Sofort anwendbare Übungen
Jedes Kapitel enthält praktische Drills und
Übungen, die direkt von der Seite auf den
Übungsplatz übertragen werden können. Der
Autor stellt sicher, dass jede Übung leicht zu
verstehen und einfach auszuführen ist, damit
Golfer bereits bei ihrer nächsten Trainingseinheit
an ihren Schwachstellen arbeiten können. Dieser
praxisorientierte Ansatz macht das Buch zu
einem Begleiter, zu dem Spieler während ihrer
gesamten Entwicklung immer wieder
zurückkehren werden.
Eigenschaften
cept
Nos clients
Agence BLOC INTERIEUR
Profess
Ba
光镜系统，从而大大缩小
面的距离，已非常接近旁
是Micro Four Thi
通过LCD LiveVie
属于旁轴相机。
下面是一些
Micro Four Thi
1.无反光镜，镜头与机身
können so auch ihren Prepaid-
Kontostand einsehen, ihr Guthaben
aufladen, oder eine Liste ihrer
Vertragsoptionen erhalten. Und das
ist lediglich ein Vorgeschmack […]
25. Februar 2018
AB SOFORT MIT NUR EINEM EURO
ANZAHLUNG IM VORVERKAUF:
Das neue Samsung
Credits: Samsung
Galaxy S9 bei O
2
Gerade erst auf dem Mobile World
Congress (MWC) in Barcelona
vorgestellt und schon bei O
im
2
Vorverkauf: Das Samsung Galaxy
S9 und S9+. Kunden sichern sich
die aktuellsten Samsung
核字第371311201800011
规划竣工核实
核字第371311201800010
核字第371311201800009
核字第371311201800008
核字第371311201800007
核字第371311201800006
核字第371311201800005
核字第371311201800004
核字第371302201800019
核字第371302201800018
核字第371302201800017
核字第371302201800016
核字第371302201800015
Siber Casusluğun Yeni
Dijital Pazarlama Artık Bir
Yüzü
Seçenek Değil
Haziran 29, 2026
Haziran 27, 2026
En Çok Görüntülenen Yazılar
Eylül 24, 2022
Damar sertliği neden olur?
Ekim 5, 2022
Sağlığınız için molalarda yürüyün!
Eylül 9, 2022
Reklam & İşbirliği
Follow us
============
Task statement - From the listing above, extract every line exactly as it stands.

Your solution -
Sofort anwendbare Übungen
Jedes Kapitel enthält praktische Drills und
Übungen, die direkt von der Seite auf den
Übungsplatz übertragen werden können. Der
Autor stellt sicher, dass jede Übung leicht zu
verstehen und einfach auszuführen ist, damit
Golfer bereits bei ihrer nächsten Trainingseinheit
an ihren Schwachstellen arbeiten können. Dieser
praxisorientierte Ansatz macht das Buch zu
einem Begleiter, zu dem Spieler während ihrer
gesamten Entwicklung immer wieder
zurückkehren werden.
Eigenschaften
cept
Nos clients
Agence BLOC INTERIEUR
Profess
Ba
光镜系统，从而大大缩小
面的距离，已非常接近旁
是Micro Four Thi
通过LCD LiveVie
属于旁轴相机。
下面是一些
Micro Four Thi
1.无反光镜，镜头与机身
können so auch ihren Prepaid-
Kontostand einsehen, ihr Guthaben
aufladen, oder eine Liste ihrer
Vertragsoptionen erhalten. Und das
ist lediglich ein Vorgeschmack […]
25. Februar 2018
AB SOFORT MIT NUR EINEM EURO
ANZAHLUNG IM VORVERKAUF:
Das neue Samsung
Credits: Samsung
Galaxy S9 bei O
2
Gerade erst auf dem Mobile World
Congress (MWC) in Barcelona
vorgestellt und schon bei O
im
2
Vorverkauf: Das Samsung Galaxy
S9 und S9+. Kunden sichern sich
die aktuellsten Samsung
核字第371311201800011
规划竣工核实
核字第371311201800010
核字第371311201800009
核字第371311201800008
核字第371311201800007
核字第371311201800006
核字第371311201800005
核字第371311201800004
核字第371302201800019
核字第371302201800018
核字第371302201800017
核字第371302201800016
核字第371302201800015
Siber Casusluğun Yeni
Dijital Pazarlama Artık Bir
Yüzü
Seçenek Değil
Haziran 29, 2026
Haziran 27, 2026
En Çok Görüntülenen Yazılar
Eylül 24, 2022
Damar sertliği neden olur?
Ekim 5, 2022
Sağlığınız için molalarda yürüyün!
Eylül 9, 2022
Reklam & İşbirliği
Follow us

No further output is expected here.